** WHAT YOU WILL DO **
Your answer should hold every line of the records below that contains the string "conocer".
-------- MATERIAL FOR THIS TASK
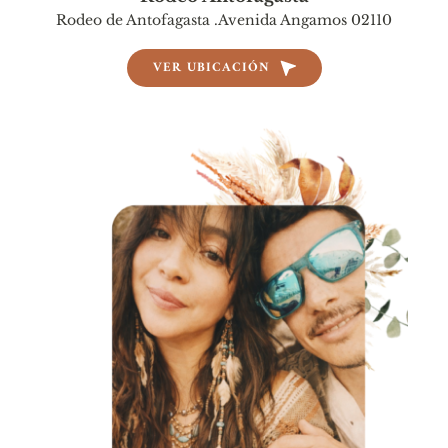
Rodeo de Antofagasta .Avenida Angamos 02110
VER UBICACIÓN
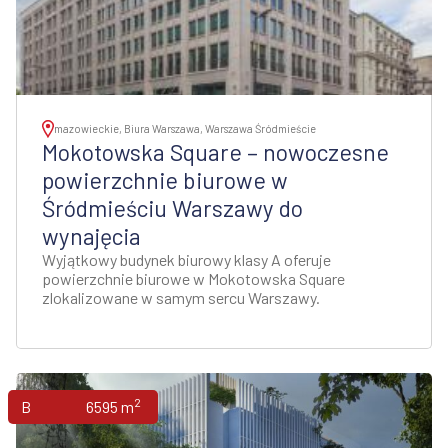
mazowieckie, Biura Warszawa, Warszawa Śródmieście
Mokotowska Square – nowoczesne
powierzchnie biurowe w
Śródmieściu Warszawy do
wynajęcia
Wyjątkowy budynek biurowy klasy A oferuje
powierzchnie biurowe w Mokotowska Square
zlokalizowane w samym sercu Warszawy.
2
Biura
6595 m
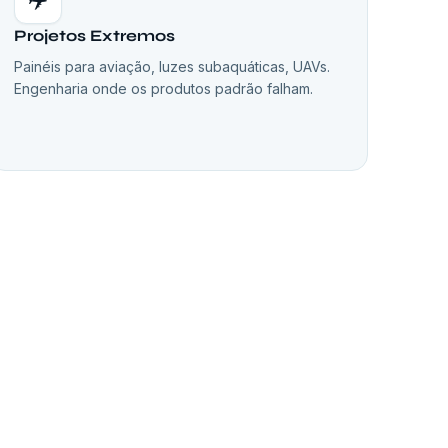
Projetos Extremos
Painéis para aviação, luzes subaquáticas, UAVs.
Engenharia onde os produtos padrão falham.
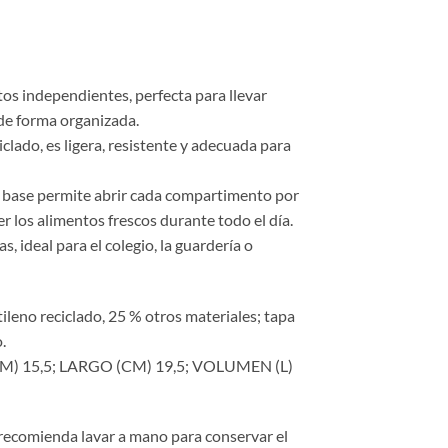
s independientes, perfecta para llevar
de forma organizada.
clado, es ligera, resistente y adecuada para
y base permite abrir cada compartimento por
 los alimentos frescos durante todo el día.
s, ideal para el colegio, la guardería o
tileno reciclado, 25 % otros materiales; tapa
.
M) 15,5; LARGO (CM) 19,5; VOLUMEN (L)
e recomienda lavar a mano para conservar el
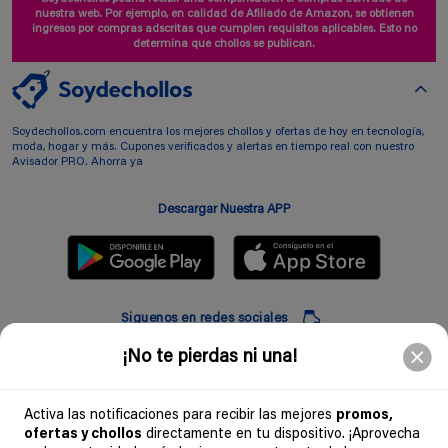
nuestra web. Por ejemplo, en calidad de Afiliado de Amazon, se obtienen
ingresos por compras adscritas que cumplen requisitos aplicables. Esto no
determina que chollos se publican.
Soydechollos.com encuentra los mejores chollos y ofertas de hoy en tecnología,
moda, hogar y más. Cupones verificados y alertas en tiempo real con nuestro
Avisador PRO. Ahorra ya
Descargar Nuestra APP
Siguenos en redes sociales
¡No te pierdas ni una!
Suscribir
Activa las notificaciones para recibir las mejores
promos,
ofertas y chollos
directamente en tu dispositivo. ¡Aprovecha
Introduciendo mi correo electronico acepto la politica de privacidad y doy mi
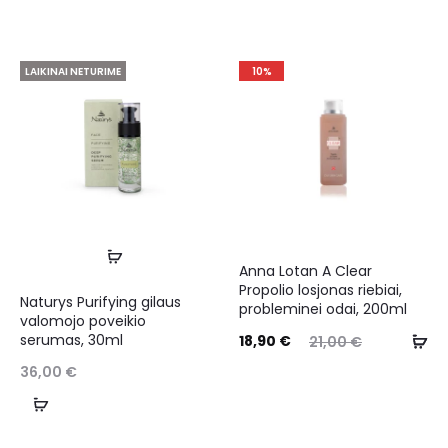
LAIKINAI NETURIME
10%
Anna Lotan A Clear
Propolio losjonas riebiai,
Naturys Purifying gilaus
probleminei odai, 200ml
valomojo poveikio
serumas, 30ml
18,90
€
21,00
€
36,00
€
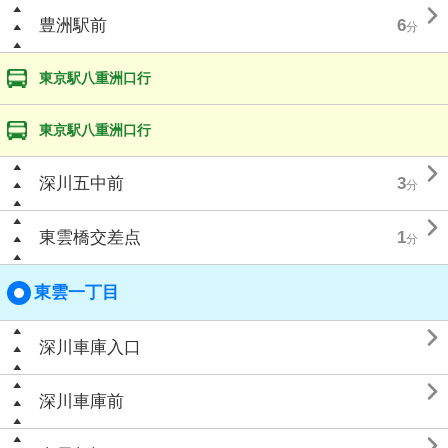

豊洲駅前
6
分
東京駅八重洲口行
東京駅八重洲口行

深川五中前
3
分

東雲橋交差点
1
分
東雲一丁目

深川車庫入口

深川車庫前

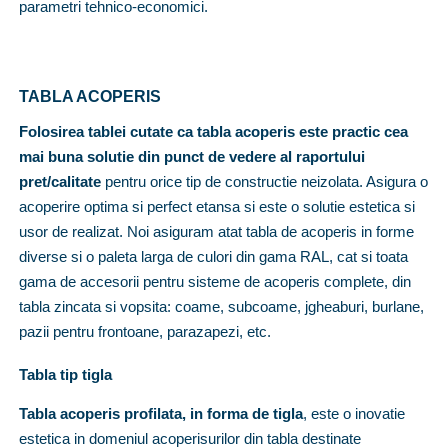
parametri tehnico-economici.
TABLA ACOPERIS
Folosirea tablei cutate ca tabla acoperis este practic cea
mai buna solutie din punct de vedere al raportului
pret/calitate
pentru orice tip de constructie neizolata. Asigura o
acoperire optima si perfect etansa si este o solutie estetica si
usor de realizat. Noi asiguram atat tabla de acoperis in forme
diverse si o paleta larga de culori din gama RAL, cat si toata
gama de accesorii pentru sisteme de acoperis complete, din
tabla zincata si vopsita: coame, subcoame, jgheaburi, burlane,
pazii pentru frontoane, parazapezi, etc.
Tabla tip tigla
Tabla acoperis profilata, in forma de tigla
, este o inovatie
estetica in domeniul acoperisurilor din tabla destinate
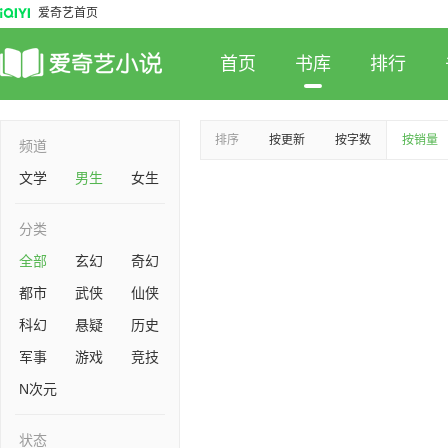
爱奇艺首页
首页
书库
排行
排序
按更新
按字数
按销量
频道
文学
男生
女生
分类
全部
玄幻
奇幻
都市
武侠
仙侠
科幻
悬疑
历史
军事
游戏
竞技
N次元
状态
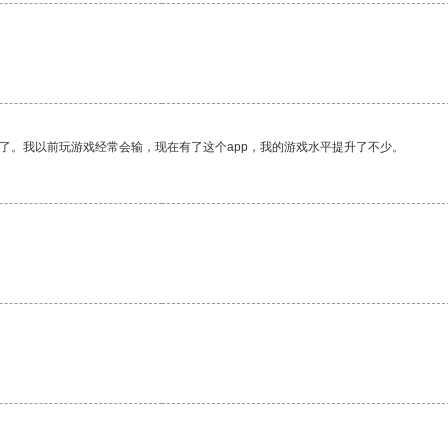
了。我以前玩游戏经常会输，现在有了这个app，我的游戏水平提升了不少。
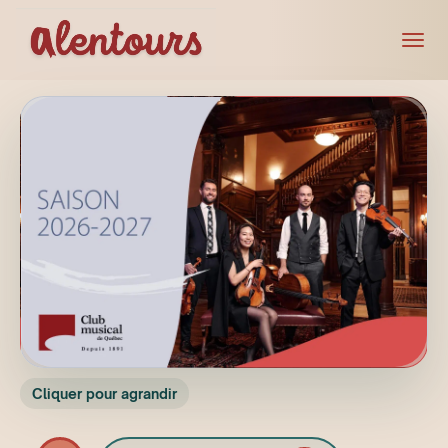
Cliquer pour agrandir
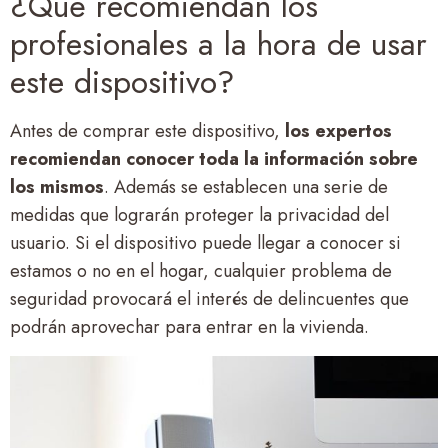
¿Qué recomiendan los
profesionales a la hora de usar
este dispositivo?
Antes de comprar este dispositivo,
los expertos
recomiendan conocer toda la información sobre
los mismos
. Además se establecen una serie de
medidas que lograrán proteger la privacidad del
usuario. Si el dispositivo puede llegar a conocer si
estamos o no en el hogar, cualquier problema de
seguridad provocará el interés de delincuentes que
podrán aprovechar para entrar en la vivienda.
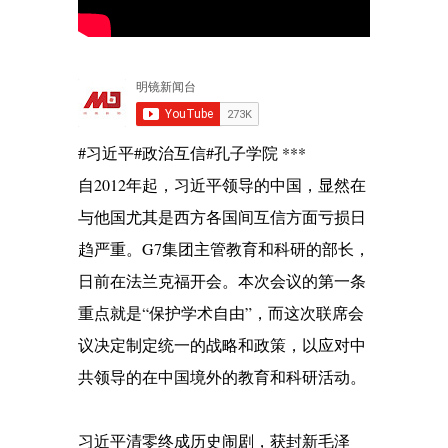
#习近平#政治互信#孔子学院 ***
自2012年起，习近平领导的中国，显然在
与他国尤其是西方各国间互信方面亏损日
趋严重。G7集团主管教育和科研的部长，
日前在法兰克福开会。本次会议的第一条
重点就是“保护学术自由”，而这次联席会
议决定制定统一的战略和政策，以应对中
共领导的在中国境外的教育和科研活动。
习近平清零终成历史闹剧，获封新毛泽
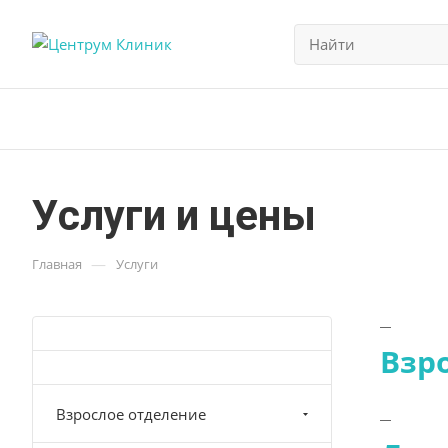
Услуги и цены
—
Главная
Услуги
Взр
Взрослое отделение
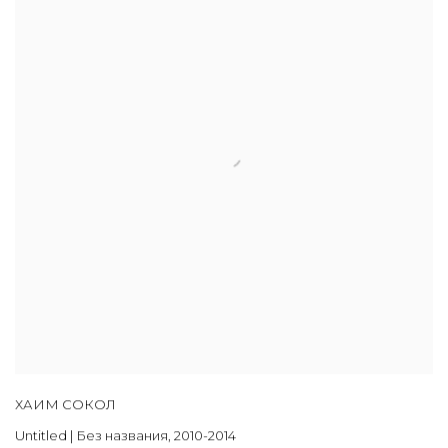
ХАИМ СОКОЛ
Untitled | Без названия
,
2010-2014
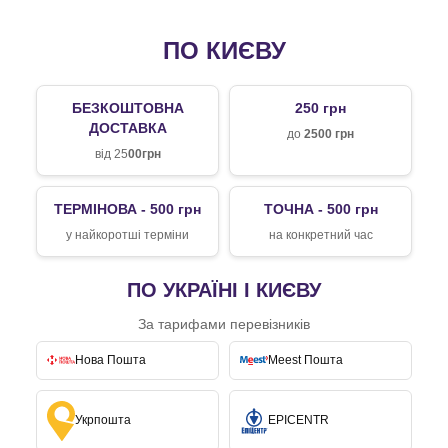
ПО КИЄВУ
БЕЗКОШТОВНА
250 грн
ДОСТАВКА
до
2500 грн
від 25
00грн
ТЕРМІНОВА - 500 грн
ТОЧНА - 500 грн
у найкоротші терміни
на конкретний час
ПО УКРАЇНІ І КИЄВУ
За тарифами перевізників
Нова Пошта
Meest Пошта
Укрпошта
EPICENTR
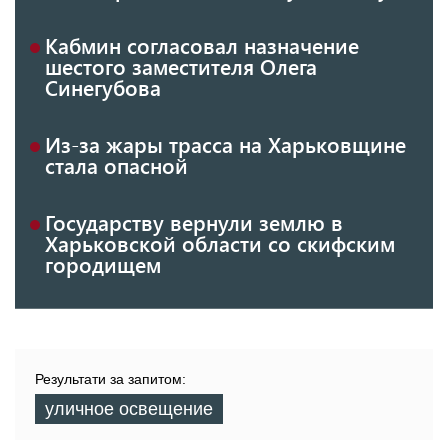
Кабмин согласовал назначение
шестого заместителя Олега
Синегубова
Из-за жары трасса на Харьковщине
стала опасной
Государству вернули землю в
Харьковской области со скифским
городищем
Результати за запитом:
уличное освещение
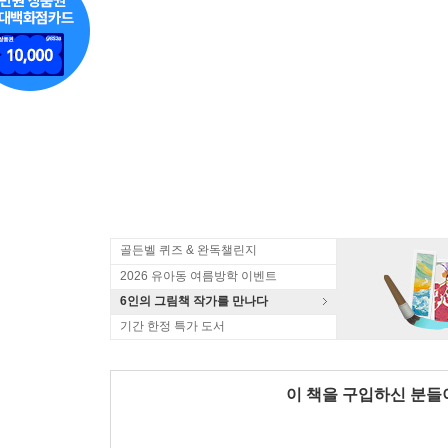
골든벨 퀴즈 & 완독챌린지
2026 유아동 여름방학 이벤트
6인의 그림책 작가를 만나다
기간 한정 특가 도서
이 책을 구입하신 분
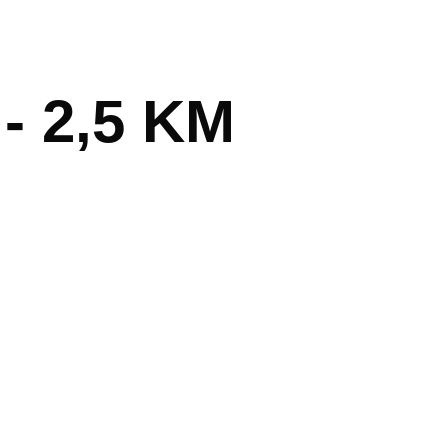
 2,5 KM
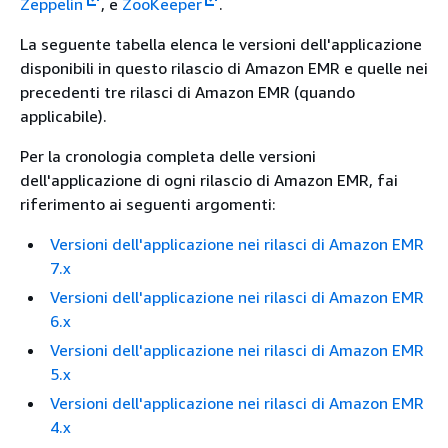
Zeppelin
, e
ZooKeeper
.
La seguente tabella elenca le versioni dell'applicazione
disponibili in questo rilascio di Amazon EMR e quelle nei
precedenti tre rilasci di Amazon EMR (quando
applicabile).
Per la cronologia completa delle versioni
dell'applicazione di ogni rilascio di Amazon EMR, fai
riferimento ai seguenti argomenti:
Versioni dell'applicazione nei rilasci di Amazon EMR
7.x
Versioni dell'applicazione nei rilasci di Amazon EMR
6.x
Versioni dell'applicazione nei rilasci di Amazon EMR
5.x
Versioni dell'applicazione nei rilasci di Amazon EMR
4.x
----------------
** TASK ANSWER **
recomiendan conocer toda la información sobre
usuario. Si el dispositivo puede llegar a conocer si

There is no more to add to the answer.